[Date Prev][Date Next][Thread Prev][Thread Next][Date Index][Thread Index]

Re: [HTCondor-users] change to condor_submit - user feedback desired! (was Re: multiple condor_submit's - one cluster)



Hi Todd and everyone,

This discussion is so welcome as it opens the door for a problem I have encountered repeatedly.
It's not uncommon to see 10's or even 100's of processes which are independently issuing condor_submit commands as quickly  as they can.
On numerous occasions I have seen this result in waits of many minutes for a single condor_submit command to complete and return.
This resulted in cyclic instability in the osg-xsede submit host for several months.

A nearly invisible solution is to provide one or a few instances of a central daemon which executes the real condor_submit functions.
The condor_submit's that users would execute would look the same or almost so (see below) but would place their requests in a queue
which is handled by the daemon(s).  This would eliminate the real need to serialize calls to condor_submit which often arises.  For my jobs I use
a token system to insure that only one process is issuing condor_submit calls at a time and that process always blocks till the call returns.  

(1) The call provided to the user could include a switch, a parameter, which could be set to force the current call to execute in the historically normal fashion.
The default for this switch would be to go through the daemon but this could be over-ruled.
(2) "grouping" parameters could be included which instructed the daemon to execute this condor_submit in a group with the ones which come before and after
with the same value.  That would allow the author of the daemon to put the group of jobs together into a single Process any way she/he wishes.  And that could evolve without involving the users.

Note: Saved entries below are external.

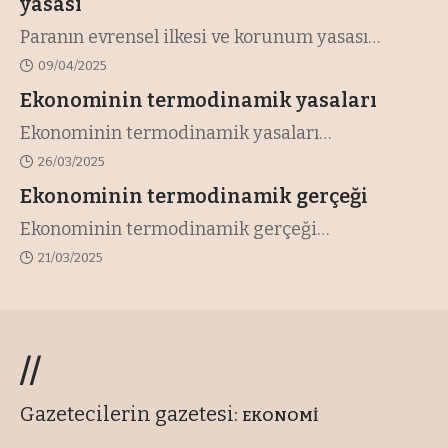
yasası
Paranın evrensel ilkesi ve korunum yasası
…
09/04/2025
Ekonominin termodinamik yasaları
Ekonominin termodinamik yasaları
…
26/03/2025
Ekonominin termodinamik gerçeği
Ekonominin termodinamik gerçeği
…
21/03/2025
//
Gazetecilerin gazetesi:
EKONOMİ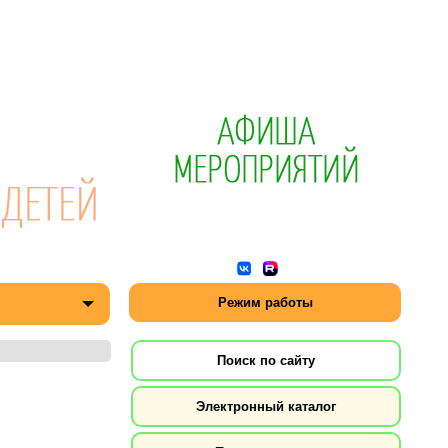
Режим работы
Поиск по сайту
Электронный каталог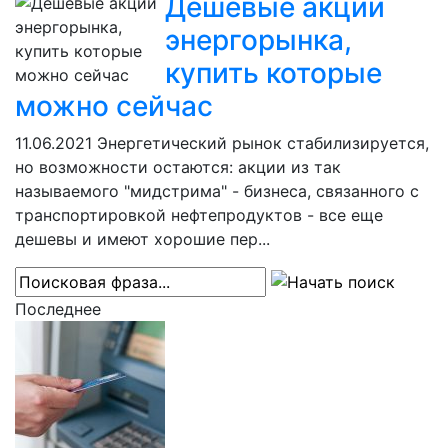
Дешевые акции
энергорынка,
купить которые
можно сейчас
11.06.2021
Энергетический рынок стабилизируется,
но возможности остаются: акции из так
называемого "мидстрима" - бизнеса, связанного с
транспортировкой нефтепродуктов - все еще
дешевы и имеют хорошие пер...
Последнее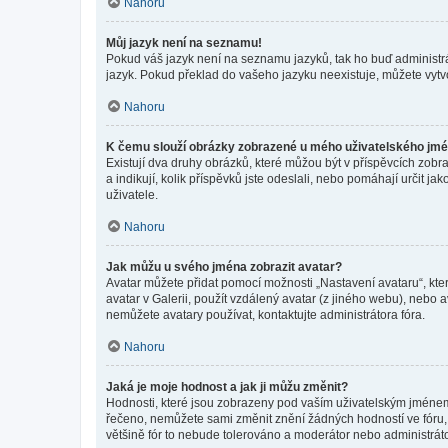
Nahoru
Můj jazyk není na seznamu!
Pokud váš jazyk není na seznamu jazyků, tak ho buď administrát
jazyk. Pokud překlad do vašeho jazyku neexistuje, můžete vytv
Nahoru
K čemu slouží obrázky zobrazené u mého uživatelského jm
Existují dva druhy obrázků, které můžou být v příspěvcích zobr
a indikují, kolik příspěvků jste odeslali, nebo pomáhají určit 
uživatele.
Nahoru
Jak můžu u svého jména zobrazit avatar?
Avatar můžete přidat pomocí možnosti „Nastavení avataru“, kter
avatar v Galerii, použít vzdálený avatar (z jiného webu), nebo a
nemůžete avatary používat, kontaktujte administrátora fóra.
Nahoru
Jaká je moje hodnost a jak ji můžu změnit?
Hodnosti, které jsou zobrazeny pod vaším uživatelským jménem, i
řečeno, nemůžete sami změnit znění žádných hodností ve fóru, 
většině fór to nebude tolerováno a moderátor nebo administrát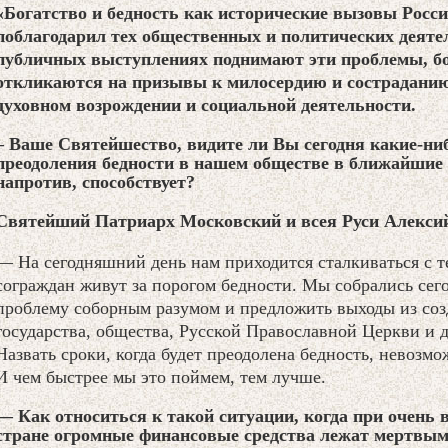
«Богатство и бедность как исторические вызовы Росс
поблагодарил тех общественных и политических деятел
публичных выступлениях поднимают эти проблемы, б
откликаются на призывы к милосердию и состраданию
духовном возрождении и социальной деятельности.
– Ваше Святейшество, видите ли Вы сегодня какие-ни
преодоления бедности в нашем обществе в ближайшие 
напротив, способствует?
Святейший Патриарх Московский и всея Руси Алексий
— На сегодняшний день нам приходится сталкиваться с 
сограждан живут за порогом бедности. Мы собрались сего
проблему соборным разумом и предложить выходы из со
государства, общества, Русской Православной Церкви и 
Назвать сроки, когда будет преодолена бедность, невозмо
И чем быстрее мы это поймем, тем лучше.
— Как относиться к такой ситуации, когда при очень 
стране огромные финансовые средства лежат мертвым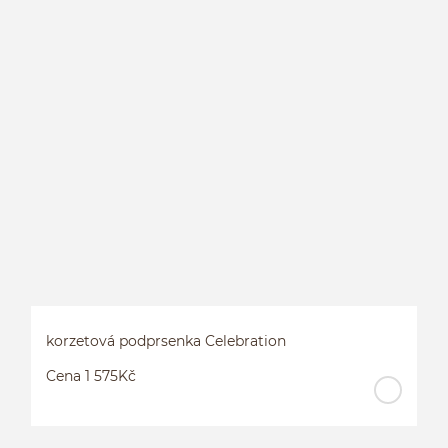
K
korzetová podprsenka Celebration
Cena 1 575Kč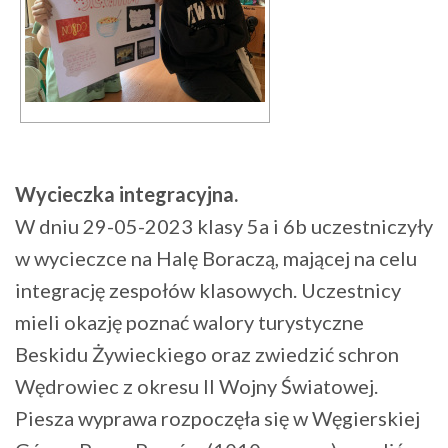
Wycieczka integracyjna.
W dniu 29-05-2023 klasy 5a i 6b uczestniczyły
w wycieczce na Halę Boraczą, mającej na celu
integrację zespołów klasowych. Uczestnicy
mieli okazję poznać walory turystyczne
Beskidu Żywieckiego oraz zwiedzić schron
Wędrowiec z okresu II Wojny Światowej.
Piesza wyprawa rozpoczęła się w Węgierskiej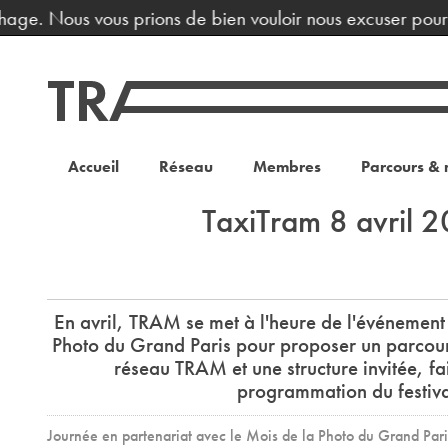
hage. Nous vous prions de bien vouloir nous excuser pour l
Accueil
Réseau
Membres
Parcours & 
TaxiTram 8 avril 
En avril, TRAM se met à l'heure de l'événement 
Photo du Grand Paris pour proposer un parcou
réseau TRAM et une structure invitée, fai
programmation du festiva
Journée en partenariat avec le Mois de la Photo du Grand Pari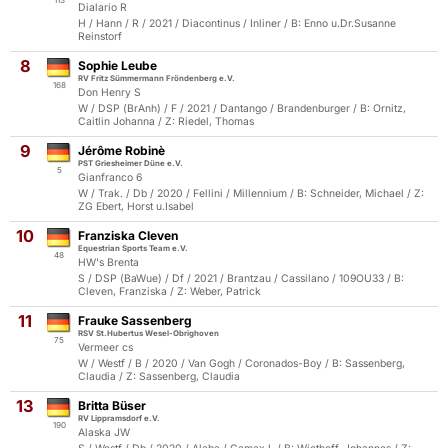
113
Dialario R
H / Hann / R / 2021 / Diacontinus / Inliner / B: Enno u.Dr.Susanne
Reinstorf
8
Sophie Leube
RV Fritz Sümmermann Fröndenberg e.V.
168
Don Henry S
W / DSP (BrAnh) / F / 2021 / Dantango / Brandenburger / B: Ornitz,
Caitlin Johanna / Z: Riedel, Thomas
9
Jérôme Robinè
PST Griesheimer Düne e.V.
5
Gianfranco 6
W / Trak. / Db / 2020 / Fellini / Millennium / B: Schneider, Michael / Z:
ZG Ebert, Horst u.Isabel
10
Franziska Cleven
Equestrian Sports Team e.V.
48
HW's Brenta
S / DSP (BaWue) / Df / 2021 / Brantzau / Cassilano / 109OU33 / B:
Cleven, Franziska / Z: Weber, Patrick
11
Frauke Sassenberg
RSV St.Hubertus Wesel-Obrighoven
75
Vermeer cs
W / Westf / B / 2020 / Van Gogh / Coronados-Boy / B: Sassenberg,
Claudia / Z: Sassenberg, Claudia
13
Britta Büser
RV Lippramsdorf e.V.
190
Alaska JW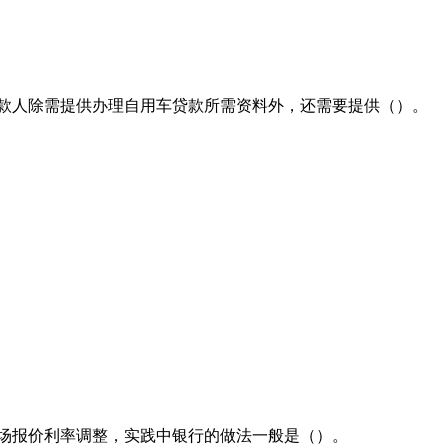
款人除需提供办理自用车贷款所需资料外，还需要提供（）。
场报价利率调整，实践中银行的做法一般是（）。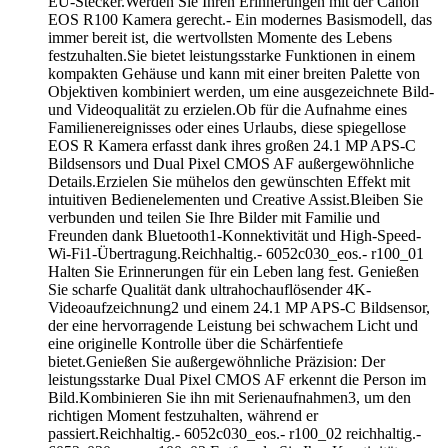
EU-Stecker.Werden Sie Ihren Erinnerungen mit der Canon
EOS R100 Kamera gerecht.- Ein modernes Basismodell, das
immer bereit ist, die wertvollsten Momente des Lebens
festzuhalten.Sie bietet leistungsstarke Funktionen in einem
kompakten Gehäuse und kann mit einer breiten Palette von
Objektiven kombiniert werden, um eine ausgezeichnete Bild-
und Videoqualität zu erzielen.Ob für die Aufnahme eines
Familienereignisses oder eines Urlaubs, diese spiegellose
EOS R Kamera erfasst dank ihres großen 24.1 MP APS-C
Bildsensors und Dual Pixel CMOS AF außergewöhnliche
Details.Erzielen Sie mühelos den gewünschten Effekt mit
intuitiven Bedienelementen und Creative Assist.Bleiben Sie
verbunden und teilen Sie Ihre Bilder mit Familie und
Freunden dank Bluetooth1-Konnektivität und High-Speed-
Wi-Fi1-Übertragung.Reichhaltig.- 6052c030_eos.- r100_01
Halten Sie Erinnerungen für ein Leben lang fest. Genießen
Sie scharfe Qualität dank ultrahochauflösender 4K-
Videoaufzeichnung2 und einem 24.1 MP APS-C Bildsensor,
der eine hervorragende Leistung bei schwachem Licht und
eine originelle Kontrolle über die Schärfentiefe
bietet.Genießen Sie außergewöhnliche Präzision: Der
leistungsstarke Dual Pixel CMOS AF erkennt die Person im
Bild.Kombinieren Sie ihn mit Serienaufnahmen3, um den
richtigen Moment festzuhalten, während er
passiert.Reichhaltig.- 6052c030_eos.- r100_02 reichhaltig.-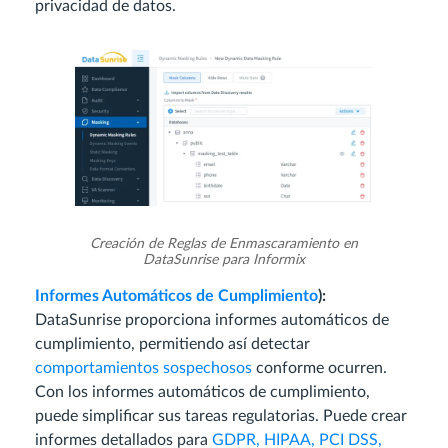
privacidad de datos.
Creación de Reglas de Enmascaramiento en
DataSunrise para Informix
Informes Automáticos de Cumplimiento
):
DataSunrise proporciona informes automáticos de
cumplimiento, permitiendo así detectar
comportamientos sospechosos
conforme ocurren.
Con los informes automáticos de cumplimiento,
puede simplificar sus tareas regulatorias. Puede crear
informes detallados para
GDPR, HIPAA, PCI DSS,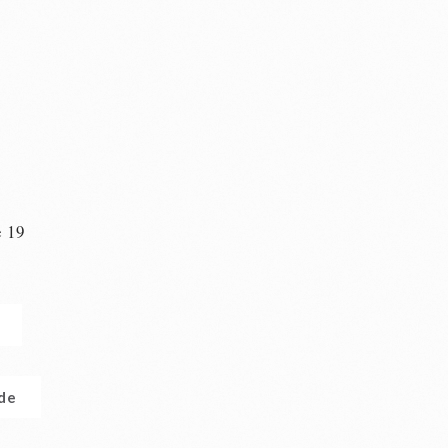
e 19
n
.de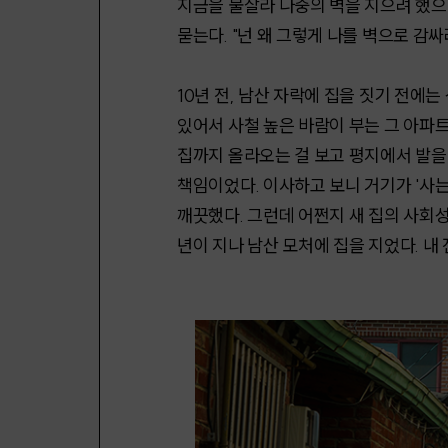
지금을 불살라 나중의 벽을 지으려 했으
묻는다. "넌 왜 그렇게 나를 벽으로 감싸
10년 전, 남산 자락에 집을 짓기 전에
있어서 사철 높은 바람이 부는 그 아파트
집까지 올라오는 걸 보고 평지에서 발을 
책임이었다. 이사하고 보니 거기가 '사는
깨끗했다. 그런데 어쩐지 새 집의 사회성
년이 지나 남산 모처에 집을 지었다. 내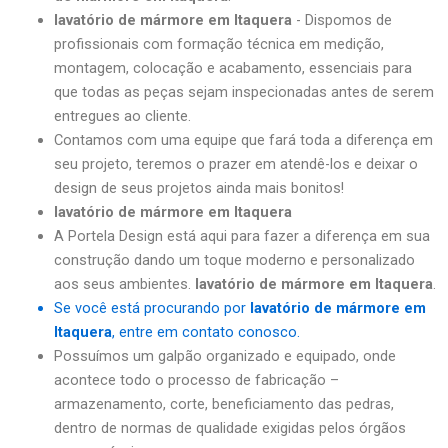
lavatório de mármore em Itaquera
- Dispomos de
profissionais com formação técnica em medição,
montagem, colocação e acabamento, essenciais para
que todas as peças sejam inspecionadas antes de serem
entregues ao cliente.
Contamos com uma equipe que fará toda a diferença em
seu projeto, teremos o prazer em atendê-los e deixar o
design de seus projetos ainda mais bonitos!
lavatório de mármore em Itaquera
A Portela Design está aqui para fazer a diferença em sua
construção dando um toque moderno e personalizado
aos seus ambientes.
lavatório de mármore em Itaquera
.
Se você está procurando por
lavatório de mármore em
Itaquera
, entre em contato conosco.
Possuímos um galpão organizado e equipado, onde
acontece todo o processo de fabricação –
armazenamento, corte, beneficiamento das pedras,
dentro de normas de qualidade exigidas pelos órgãos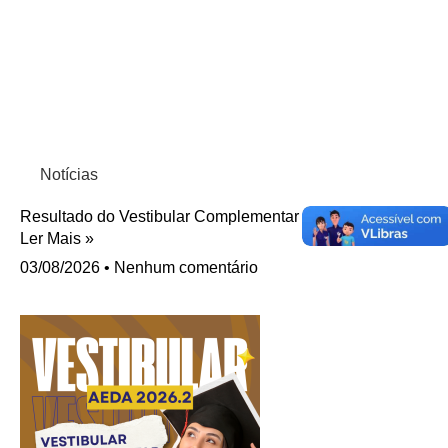
Notícias
Resultado do Vestibular Complementar 2026.2 da AEDA.
Ler Mais »
03/08/2026
Nenhum comentário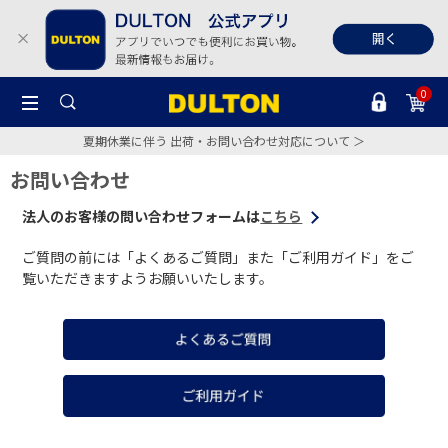
0
夏期休業に伴う 出荷・お問い合わせ対応について ＞
お問い合わせ
法人のお客様の問い合わせフォームは
こちら
ご質問の前には「よくあるご質問」また「ご利用ガイド」をご
覧いただきますようお願いいたします。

Enhancements to the scripting language provided in the configuration files is less desirable for most users because of their focus on doing science rather than programming.
Moving the user's condor_submit command a layer away from communicating directly with the condor job queueing apparatus would enable condor developers to solve
many job submission problems with minimal demand for learning or action by users.

Regards,
 
Don
 

Don Krieger, Ph.D.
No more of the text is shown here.